[Opening SOURCE MATERIAL section]

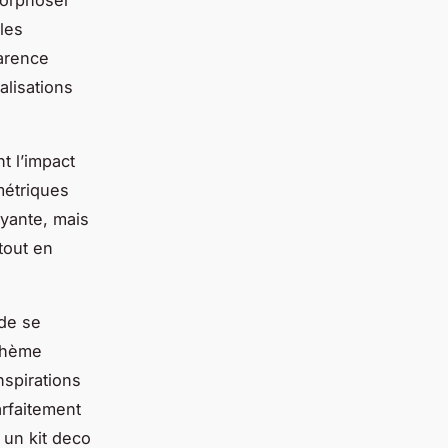
morphoser
les
arence
alisations
t l’impact
métriques
ayante, mais
tout en
 de se
 thème
nspirations
arfaitement
 un kit deco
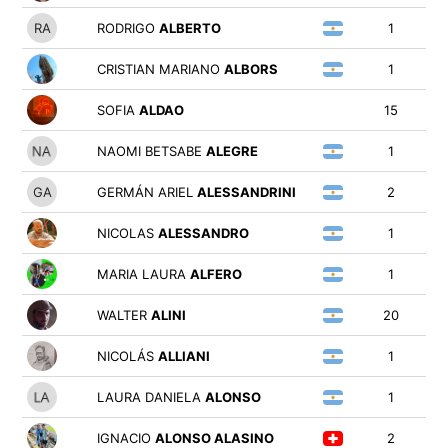
RODRIGO
ALBERTO
1
CRISTIAN MARIANO
ALBORS
1
SOFIA
ALDAO
15
NAOMI BETSABE
ALEGRE
1
GERMÁN ARIEL
ALESSANDRINI
2
NICOLAS
ALESSANDRO
1
MARIA LAURA
ALFERO
1
WALTER
ALINI
20
NICOLÁS
ALLIANI
1
LAURA DANIELA
ALONSO
1
IGNACIO
ALONSO ALASINO
2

[Closing SOURCE MATERIAL section]

→ EXERCISE
When you reproduce the data shown above, keep each line exact and omit every picture.

→ RESPONSE TO THE EXERCISE
morphoser
les
arence
alisations
t l’impact
métriques
ayante, mais
tout en
 de se
 thème
nspirations
arfaitement
 un kit deco
RODRIGO
ALBERTO
1
CRISTIAN MARIANO
ALBORS
1
SOFIA
ALDAO
15
NAOMI BETSABE
ALEGRE
1
GERMÁN ARIEL
ALESSANDRINI
2
NICOLAS
ALESSANDRO
1
MARIA LAURA
ALFERO
1
WALTER
ALINI
20
NICOLÁS
ALLIANI
1
LAURA DANIELA
ALONSO
1
IGNACIO
ALONSO ALASINO
2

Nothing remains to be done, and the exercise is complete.